> What is needed
Once the line containing "полнителю из синтепуха, подушка" is found in the records below, return it and each following line exactly, up to and including the line containing "innovantes, certifiées Qualiopi, gratuites", and nothing else.

> Given entries
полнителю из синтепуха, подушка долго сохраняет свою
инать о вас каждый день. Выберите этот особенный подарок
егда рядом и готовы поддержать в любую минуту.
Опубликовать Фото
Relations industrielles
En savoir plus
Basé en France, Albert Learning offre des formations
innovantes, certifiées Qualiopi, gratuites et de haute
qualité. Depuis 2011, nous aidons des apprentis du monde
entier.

---

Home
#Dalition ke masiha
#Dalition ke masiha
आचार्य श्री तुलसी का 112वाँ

---

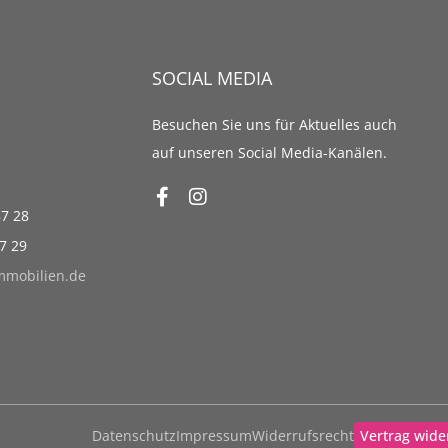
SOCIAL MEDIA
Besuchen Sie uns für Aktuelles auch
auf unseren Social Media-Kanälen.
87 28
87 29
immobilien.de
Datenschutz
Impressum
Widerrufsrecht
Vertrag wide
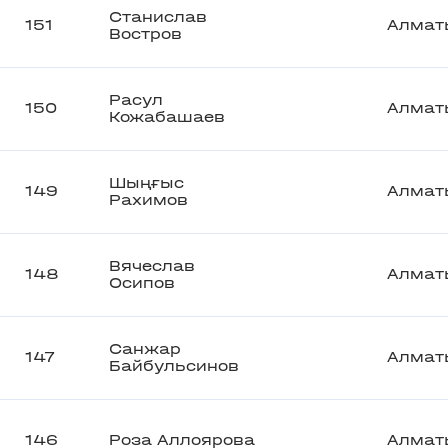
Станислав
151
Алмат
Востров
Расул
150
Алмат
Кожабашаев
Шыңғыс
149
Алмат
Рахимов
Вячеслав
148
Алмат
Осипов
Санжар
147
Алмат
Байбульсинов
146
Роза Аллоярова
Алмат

> Task output
полнителю из синтепуха, подушка долго сохраняет свою
инать о вас каждый день. Выберите этот особенный подарок
егда рядом и готовы поддержать в любую минуту.
Опубликовать Фото
Relations industrielles
En savoir plus
Basé en France, Albert Learning offre des formations
innovantes, certifiées Qualiopi, gratuites et de haute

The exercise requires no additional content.